■ INSTRUCTIONS FOR THE TASK: Go through the material below, find each line with the word "klanten", and copy those lines.

■ LISTED RECORDS:
=== Begin Enclosure ===

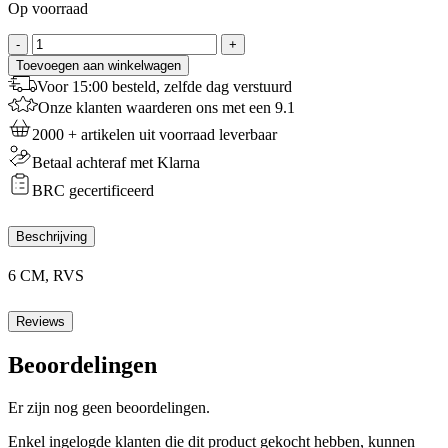
Op voorraad
Patisse
-
+
Hart
Toevoegen aan winkelwagen
Uitsteekvorm
Voor 15:00 besteld, zelfde dag verstuurd
aantal
Onze klanten waarderen ons met een 9.1
2000 + artikelen uit voorraad leverbaar
Betaal achteraf met Klarna
BRC gecertificeerd
Beschrijving
6 CM, RVS
Reviews
Beoordelingen
Er zijn nog geen beoordelingen.
Enkel ingelogde klanten die dit product gekocht hebben, kunnen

=== End Enclosure ===

■ WRITTEN SOLUTION:
Onze klanten waarderen ons met een 9.1
Enkel ingelogde klanten die dit product gekocht hebben, kunnen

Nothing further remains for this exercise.